An AI tool meant to reduce bias in investing could exacerbate it, experts say

CB Insights, a market intelligence firm with a client list of household names, bills the system as a “credit score, but for startup teams.”
article cover

Dianna "Mick" McDougall, Getty Images/Freder

· 9 min read

“Credit score, but for startup teams.”

That’s how CB Insights markets Management Mosaic, its new prediction algorithm for scoring early-stage founders and management teams, to help the company’s roster of 1,000+ clients including Cisco, Salesforce, and Sequoia expedite investment, purchasing, and M&A decisions.

The algorithm’s basic premise is simple: Input a startup team’s background (résumé milestones and other criteria), and out comes a prediction of their “success” likelihood—implying how good an investment the individuals themselves might make.

Management Mosaic’s other stated goal is to help corporate decision-makers—think: VCs, executives, and company boards—avoid “subjective vetting,” or applying human biases to investment decisions.

“What used to require secret handshakes, network-based intros, and face-to-face coffee conversations has been simplified dramatically with Management Mosaic,” Anand Sanwal, CB Insights’ cofounder and CEO, told us. “Our aim is to make the assessment of teams infinitely more efficient and objective.”
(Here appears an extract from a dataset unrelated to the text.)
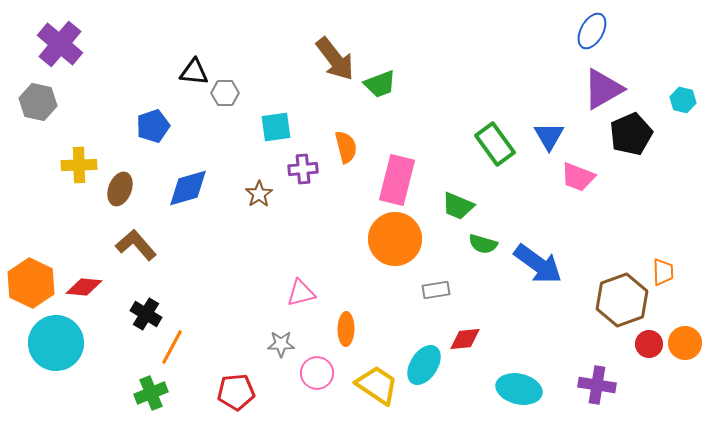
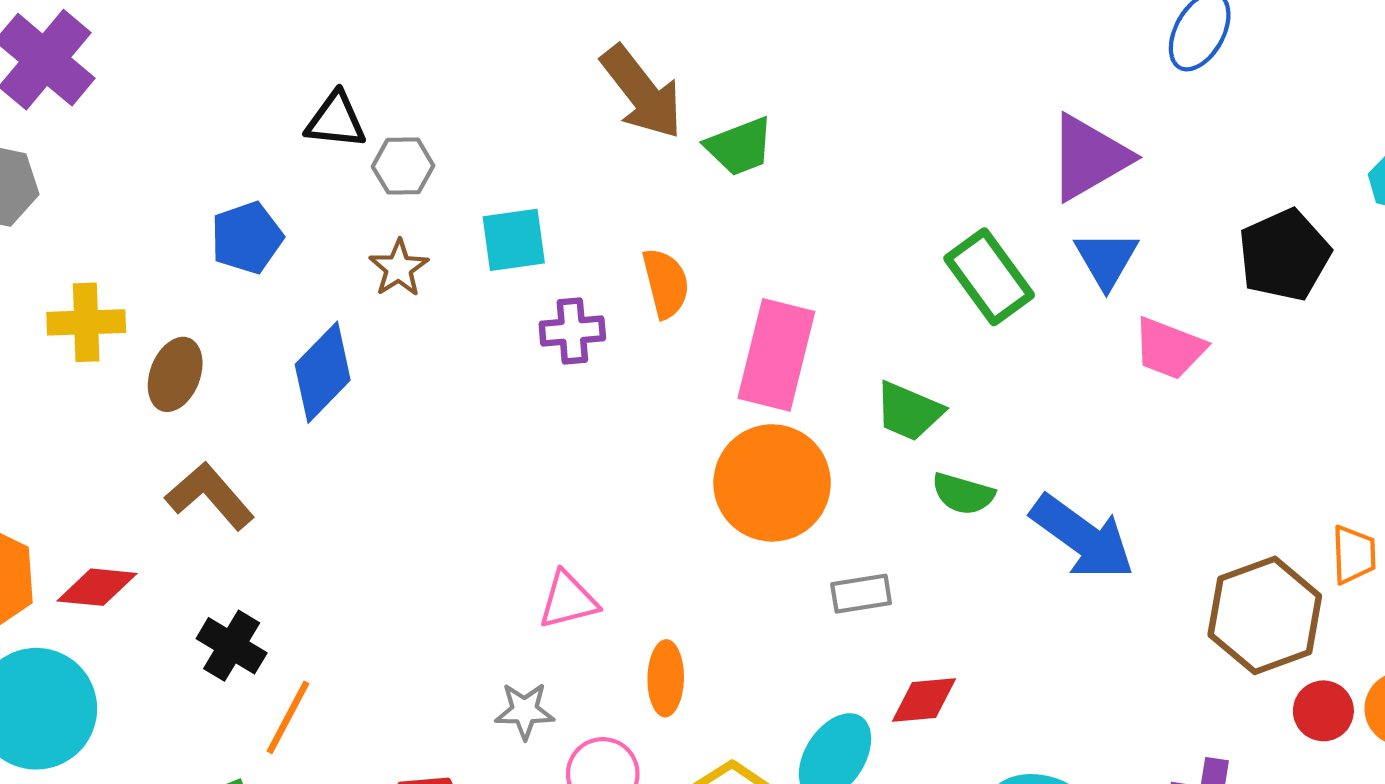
purple triangle: (603, 89) -> (1089, 157), moved
blue diamond: (188, 188) -> (323, 372), turned -30
brown star: (259, 194) -> (399, 268), moved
But when Emerging Tech Brew spoke with AI activists, public-interest technologists, and some in the venture capital world, many shared a similar concern about the algorithm: Much like the credit scores referenced in the product’s pitch, which have been shown to perpetuate economic inequality and limit opportunities for communities of color, experts worry the CB Insights tool could do the same in exacerbating existing biases and widening the wealth gap for marginalized groups.

The algorithm is trained on so-called signals of success, according to the company—from a founder’s educational institution to their “network quality.” But because much of the data is historical, it could be particularly prone to bias. For example, just 1% of venture-backed startup founders are Black—and for Black women specifically, it’s less than 1%.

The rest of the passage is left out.